# Task prompt
When you copy from the entries that follow, take only the lines from the one with "the ground made headlines. It beca" down to the one with "Hungate, Federal Practice", keeping both ends and dropping every picture.

Dataset entries:
──────────

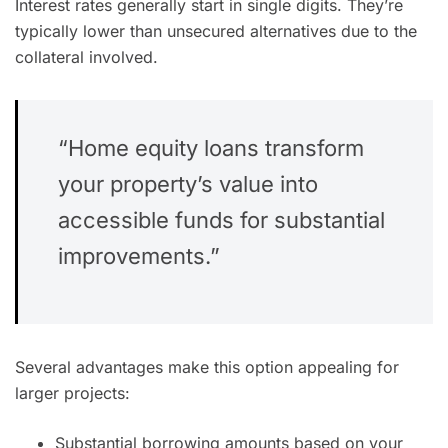
Interest rates generally start in single digits. They’re
typically lower than unsecured alternatives due to the
collateral involved.
“Home equity loans transform
your property’s value into
accessible funds for substantial
improvements.”
Several advantages make this option appealing for
larger projects:
Substantial borrowing amounts based on your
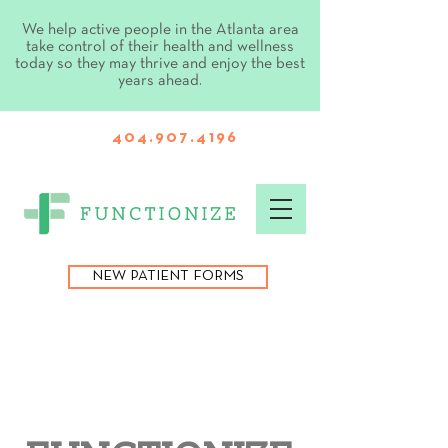
We help active people in the Atlanta area
take control of their health and wellness
today so they may thrive and enjoy the best
years ahead.
404.907.4196
NEW PATIENT FORMS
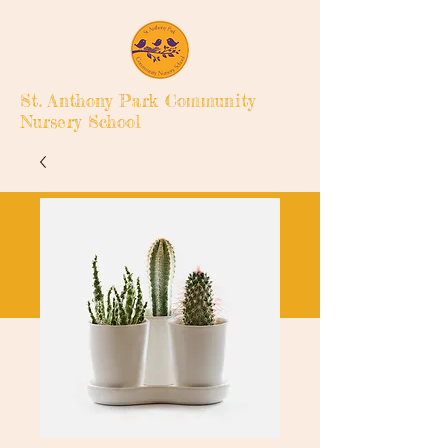
St. Anthony Park Community
Nursery School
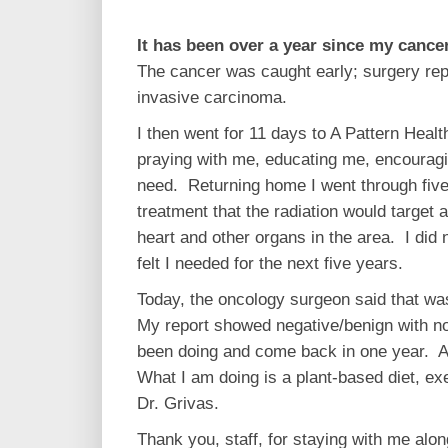
It has been over a year since my cance
The cancer was caught early; surgery rep
invasive carcinoma.
I then went for 11 days to A Pattern Healt
praying with me, educating me, encouragi
need. Returning home I went through five 
treatment that the radiation would targe
heart and other organs in the area. I did 
felt I needed for the next five years.
Today, the oncology surgeon said that w
My report showed negative/benign with no
been doing and come back in one year. At 
What I am doing is a plant-based diet, e
Dr. Grivas.
Thank you, staff, for staying with me alo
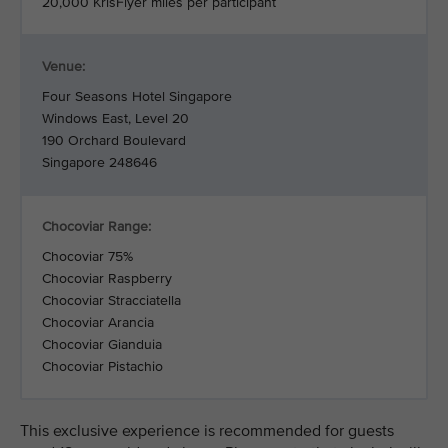
20,000 KrisFlyer miles per participant
Venue:
Four Seasons Hotel Singapore
Windows East, Level 20
190 Orchard Boulevard
Singapore 248646
Chocoviar Range:
Chocoviar 75%
Chocoviar Raspberry
Chocoviar Stracciatella
Chocoviar Arancia
Chocoviar Gianduia
Chocoviar Pistachio
This exclusive experience is recommended for guests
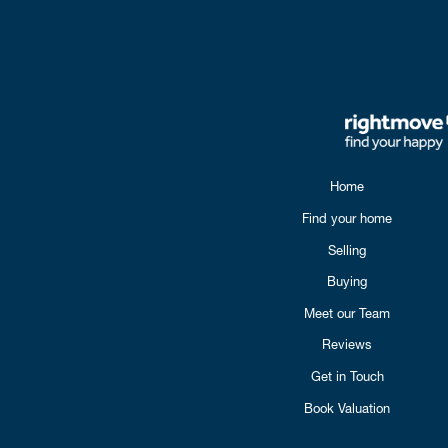
Home
Find your home
Selling
Buying
Meet our Team
Reviews
Get in Touch
Book Valuation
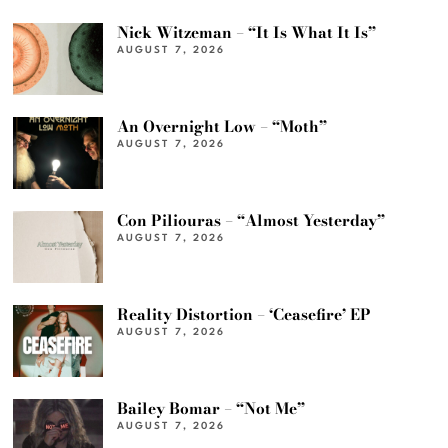
Nick Witzeman – “It Is What It Is”
AUGUST 7, 2026
An Overnight Low – “Moth”
AUGUST 7, 2026
Con Piliouras – “Almost Yesterday”
AUGUST 7, 2026
Reality Distortion – ‘Ceasefire’ EP
AUGUST 7, 2026
Bailey Bomar – “Not Me”
AUGUST 7, 2026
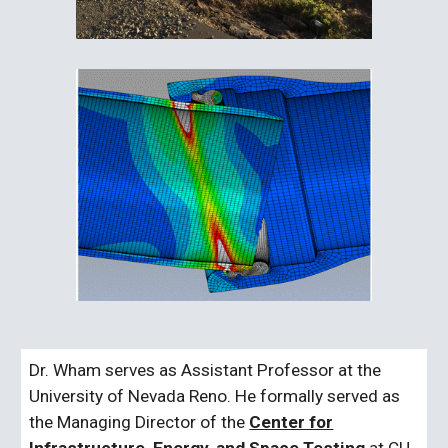
Dr. Wham serves as Assistant Professor at the
University of Nevada Reno. He formally served as
the Managing Director of the
Center for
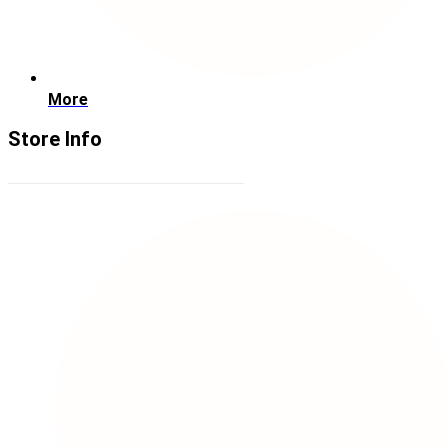
More
Store Info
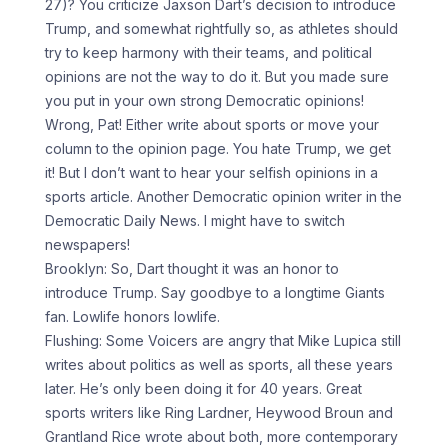
27)? You criticize Jaxson Dart’s decision to introduce
Trump, and somewhat rightfully so, as athletes should
try to keep harmony with their teams, and political
opinions are not the way to do it. But you made sure
you put in your own strong Democratic opinions!
Wrong, Pat! Either write about sports or move your
column to the opinion page. You hate Trump, we get
it! But I don’t want to hear your selfish opinions in a
sports article. Another Democratic opinion writer in the
Democratic Daily News. I might have to switch
newspapers!
Brooklyn: So, Dart thought it was an honor to
introduce Trump. Say goodbye to a longtime Giants
fan. Lowlife honors lowlife.
Flushing: Some Voicers are angry that Mike Lupica still
writes about politics as well as sports, all these years
later. He’s only been doing it for 40 years. Great
sports writers like Ring Lardner, Heywood Broun and
Grantland Rice wrote about both, more contemporary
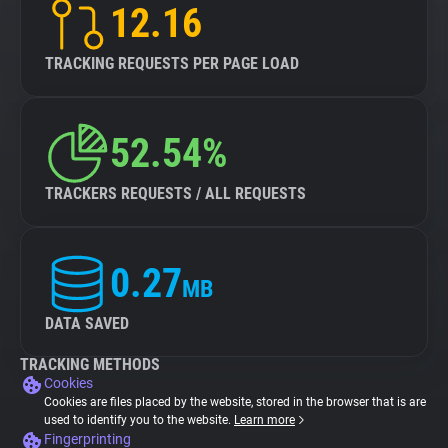
12.16
TRACKING REQUESTS PER PAGE LOAD
52.54%
TRACKERS REQUESTS / ALL REQUESTS
0.27
MB
DATA SAVED
TRACKING METHODS
Cookies
Cookies are files placed by the website, stored in the browser that is are
used to identify you to the website.
Learn more
Fingerprinting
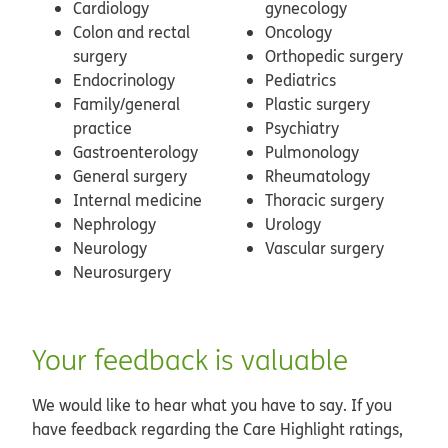
Cardiology
gynecology
Colon and rectal
Oncology
surgery
Orthopedic surgery
Endocrinology
Pediatrics
Family/general
Plastic surgery
practice
Psychiatry
Gastroenterology
Pulmonology
General surgery
Rheumatology
Internal medicine
Thoracic surgery
Nephrology
Urology
Neurology
Vascular surgery
Neurosurgery
Your feedback is valuable
We would like to hear what you have to say. If you
have feedback regarding the Care Highlight ratings,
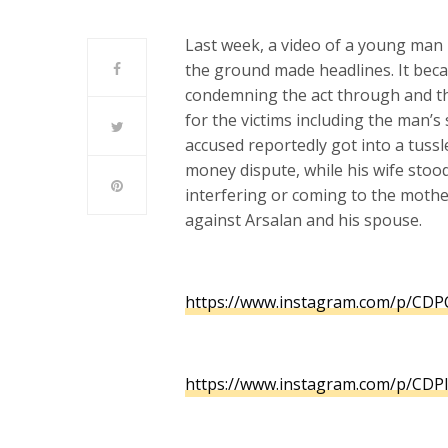
Last week, a video of a young man 
the ground made headlines. It beca
condemning the act through and t
for the victims including the man’s
accused reportedly got into a tussl
money dispute, while his wife stoo
interfering or coming to the mothe
against Arsalan and his spouse.
https://www.instagram.com/p/
CDPC
https://www.instagram.com/p/
CDPI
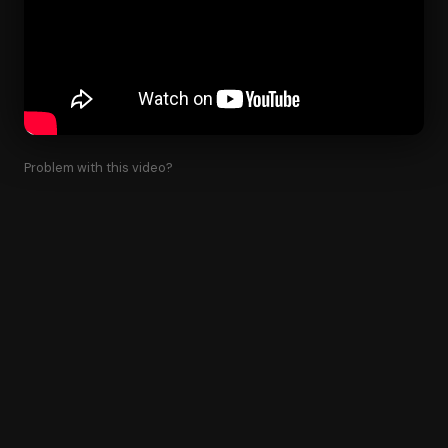
Problem with this video?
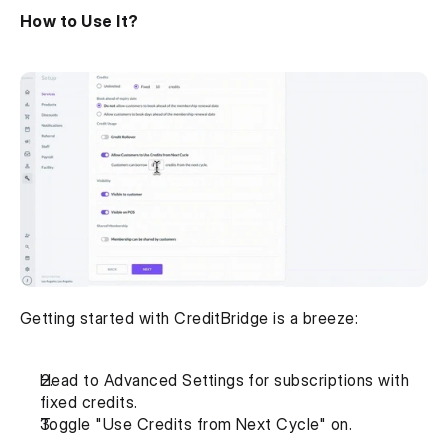
How to Use It?
Getting started with CreditBridge is a breeze:
Head to Advanced Settings for subscriptions with 
fixed credits.
Toggle "Use Credits from Next Cycle" on.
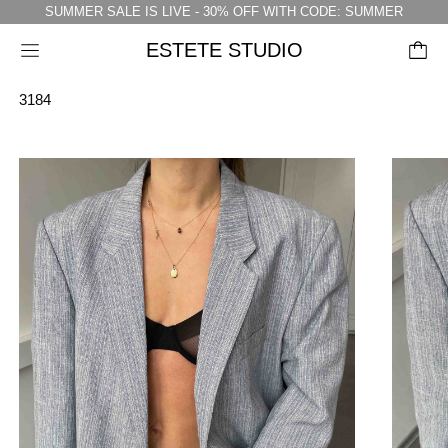
SUMMER SALE IS LIVE - 30% OFF WITH CODE: SUMMER
ESTETE STUDIO
Menu
3184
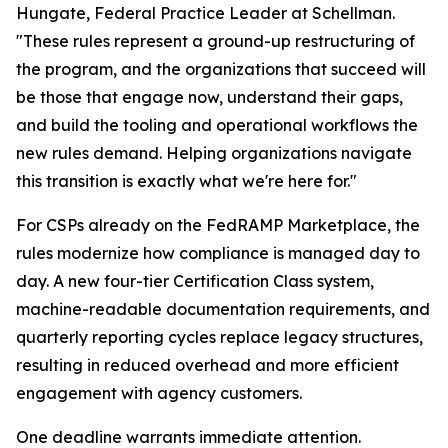
Hungate, Federal Practice Leader at Schellman.
"These rules represent a ground-up restructuring of
the program, and the organizations that succeed will
be those that engage now, understand their gaps,
and build the tooling and operational workflows the
new rules demand. Helping organizations navigate
this transition is exactly what we're here for."
For CSPs already on the FedRAMP Marketplace, the
rules modernize how compliance is managed day to
day. A new four-tier Certification Class system,
machine-readable documentation requirements, and
quarterly reporting cycles replace legacy structures,
resulting in reduced overhead and more efficient
engagement with agency customers.
One deadline warrants immediate attention.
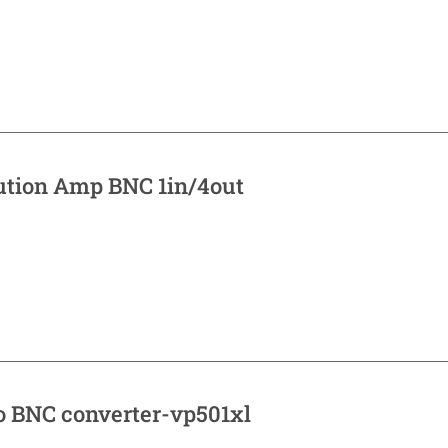
bution Amp BNC 1in/4out
o BNC converter-vp501xl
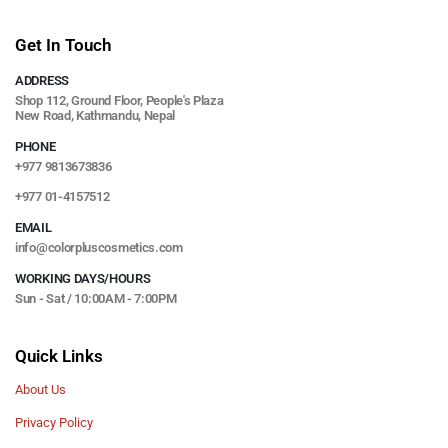
Get In Touch
ADDRESS
Shop 112, Ground Floor, People's Plaza
New Road, Kathmandu, Nepal
PHONE
+977 9813673836
+977 01-4157512
EMAIL
info@colorpluscosmetics.com
WORKING DAYS/HOURS
Sun - Sat / 10:00AM - 7:00PM
Quick Links
About Us
Privacy Policy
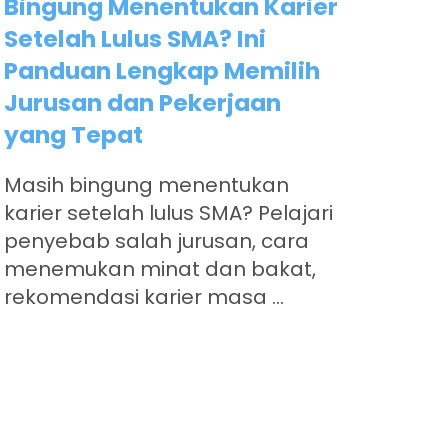
Bingung Menentukan Karier
Setelah Lulus SMA? Ini
Panduan Lengkap Memilih
Jurusan dan Pekerjaan
yang Tepat
Masih bingung menentukan
karier setelah lulus SMA? Pelajari
penyebab salah jurusan, cara
menemukan minat dan bakat,
rekomendasi karier masa ...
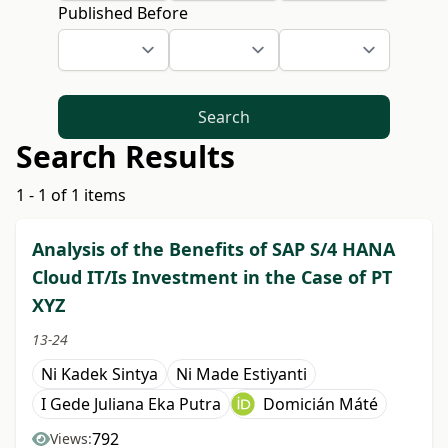
Published Before
Search
Search Results
1 - 1 of 1 items
Analysis of the Benefits of SAP S/4 HANA
Cloud IT/Is Investment in the Case of PT
XYZ
13-24
Ni Kadek Sintya
Ni Made Estiyanti
I Gede Juliana Eka Putra
Domicián Máté
792
Views:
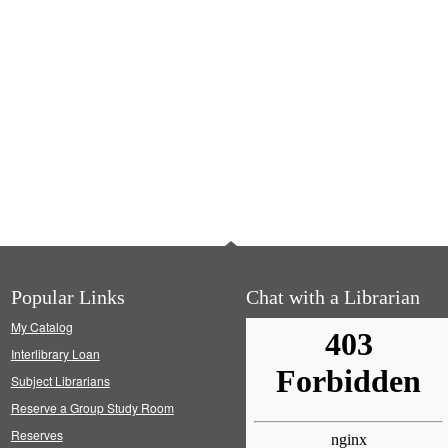
Popular Links
Chat with a Librarian
My Catalog
Interlibrary Loan
Subject Librarians
Reserve a Group Study Room
Reserves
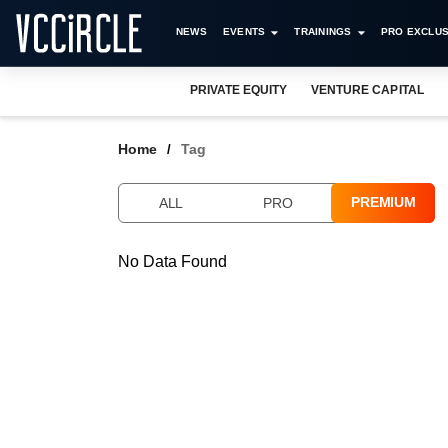
NEWS
EVENTS
TRAININGS
PRO EXCLUS
PRIVATE EQUITY
VENTURE CAPITAL
Home
Tag
PREMIUM
ALL
PRO
No Data Found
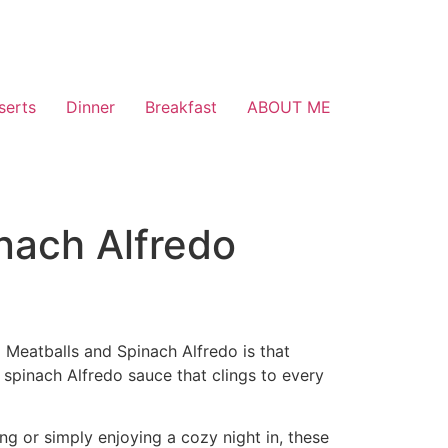
serts
Dinner
Breakfast
ABOUT ME
nach Alfredo
 Meatballs and Spinach Alfredo is that
 spinach Alfredo sauce that clings to every
ing or simply enjoying a cozy night in, these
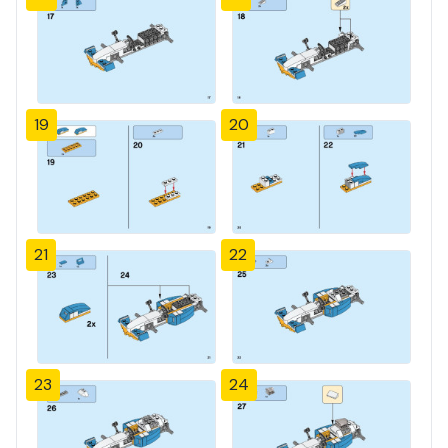
19
20
21
22
23
24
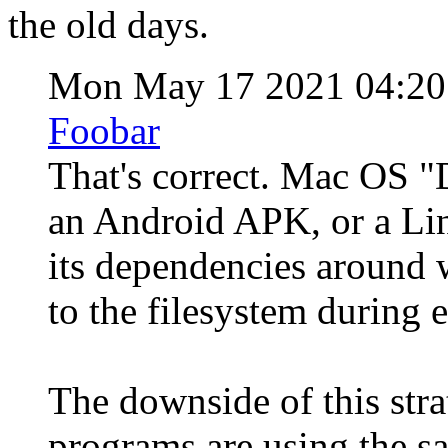
the old days.
Mon May 17 2021 04:2
Foobar
That's correct. Mac OS "
an Android APK, or a Lin
its dependencies around 
to the filesystem during 
The downside of this stra
programs are using the s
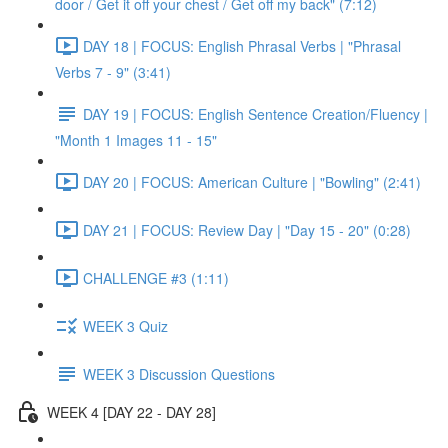
door / Get it off your chest / Get off my back" (7:12)
DAY 18 | FOCUS: English Phrasal Verbs | "Phrasal
Verbs 7 - 9" (3:41)
DAY 19 | FOCUS: English Sentence Creation/Fluency |
"Month 1 Images 11 - 15"
DAY 20 | FOCUS: American Culture | "Bowling" (2:41)
DAY 21 | FOCUS: Review Day | "Day 15 - 20" (0:28)
CHALLENGE #3 (1:11)
WEEK 3 Quiz
WEEK 3 Discussion Questions
WEEK 4 [DAY 22 - DAY 28]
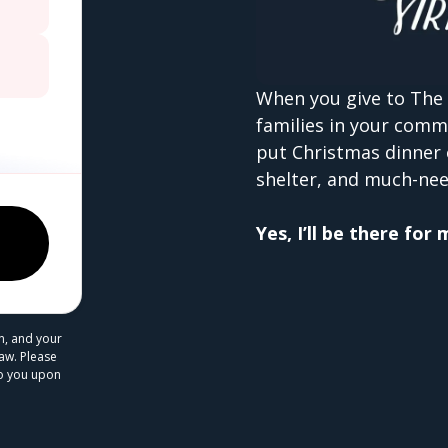
When you give to The 
families in your comm
put Christmas dinner 
shelter, and much-nee
Yes, I’ll be there for
n, and your
law. Please
 to you upon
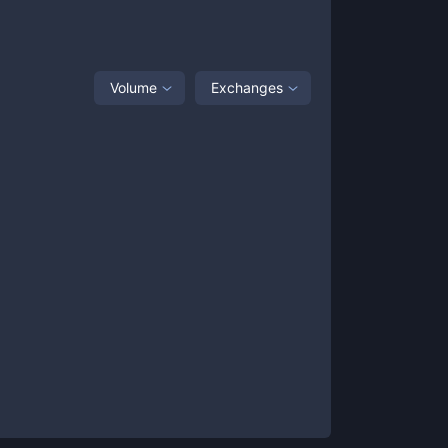
Volume
Exchanges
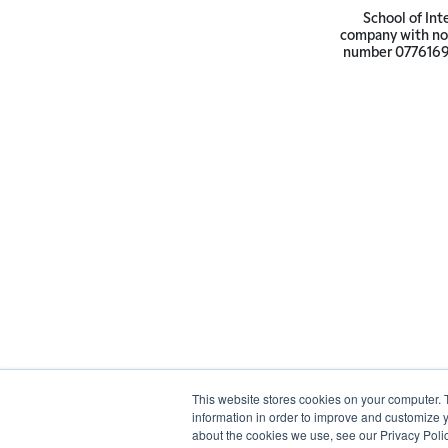
School of Int
company with not
number 07761692 
This website stores cookies on your computer. 
information in order to improve and customize y
about the cookies we use, see our Privacy Polic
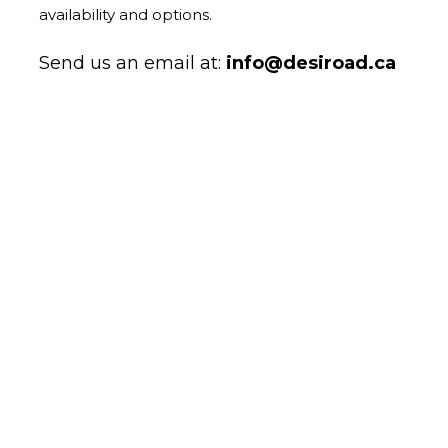
availability and options.
Send us an email at:
info@desiroad.ca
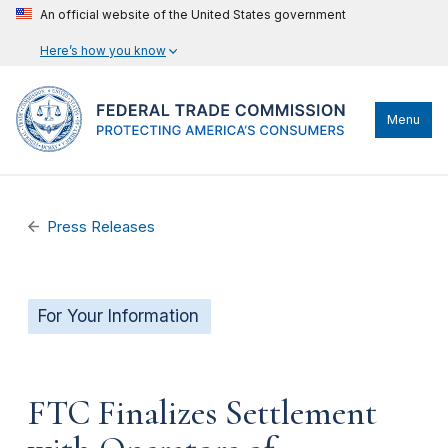
An official website of the United States government
Here’s how you know
Menu
Press Releases
For Your Information
FTC Finalizes Settlement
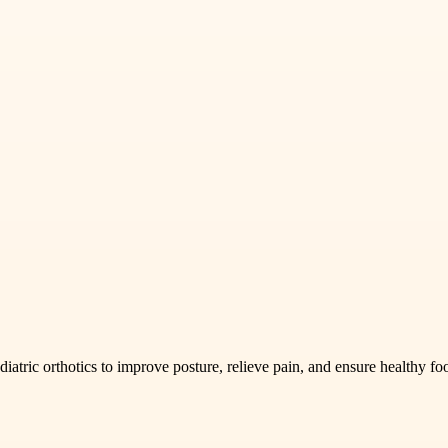
iatric orthotics to improve posture, relieve pain, and ensure healthy f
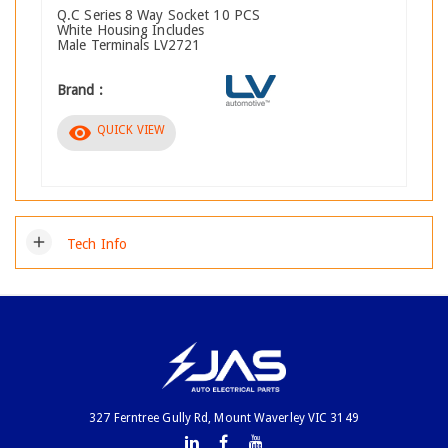
Q.C Series 8 Way Socket 10 PCS
White Housing Includes
Male Terminals LV2721
Brand :
visibility
QUICK VIEW
add
Tech Info
327 Ferntree Gully Rd, Mount Waverley VIC 3149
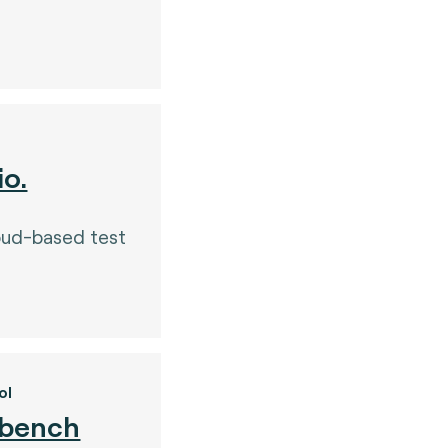
io.
oud-based test
ol
 bench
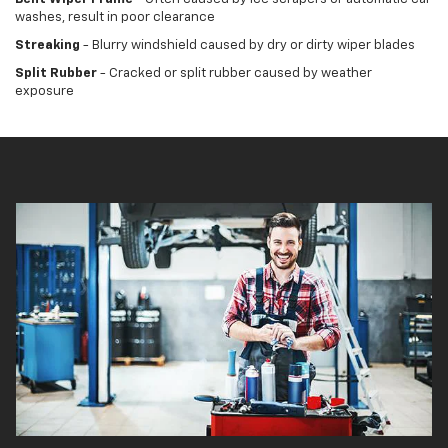
washes, result in poor clearance
Streaking
- Blurry windshield caused by dry or dirty wiper blades
Split Rubber
- Cracked or split rubber caused by weather
exposure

──────────

# Exercise solution
the ground made headlines. It beca
condemning the act through and t
for the victims including the man’s
accused reportedly got into a tussl
money dispute, while his wife stoo
interfering or coming to the mothe
against Arsalan and his spouse.
https://www.instagram.com/p/
CDPC
https://www.instagram.com/p/
CDPI
Problem with this video?
How to Use It?
Getting started with CreditBridge is a breeze:
Head to Advanced Settings for subscriptions with 
fixed credits.
Toggle "Use Credits from Next Cycle" on.
SUMMER SALE IS LIVE - 30% OFF WITH CODE: SUMMER
ESTETE STUDIO
Menu
3184
Hungate, Federal Practice Leader at Schellman.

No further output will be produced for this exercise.